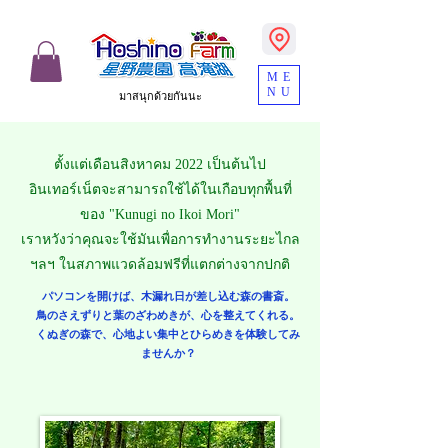
ME
NU
มาสนุกด้วยกันนะ
ตั้งแต่เดือนสิงหาคม 2022 เป็นต้นไป
อินเทอร์เน็ตจะสามารถใช้ได้ในเกือบทุกพื้นที่
ของ "Kunugi no Ikoi Mori"
เราหวังว่าคุณจะใช้มันเพื่อการทำงานระยะไกล
ฯลฯ ในสภาพแวดล้อมฟรีที่แตกต่างจากปกติ
パソコンを開けば、木漏れ日が差し込む森の書斎。
鳥のさえずりと葉のざわめきが、心を整えてくれる。
くぬぎの森で、心地よい集中とひらめきを体験してみ
ませんか？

════════════════

Directions — Beginning with the line that holds "鳥のさえずりと葉のざわめきが、心を整えてくれる。", please give again each line exactly until the records end, and include that final line.

Expected output —
鳥のさえずりと葉のざわめきが、心を整えてくれる。
くぬぎの森で、心地よい集中とひらめきを体験してみ
ませんか？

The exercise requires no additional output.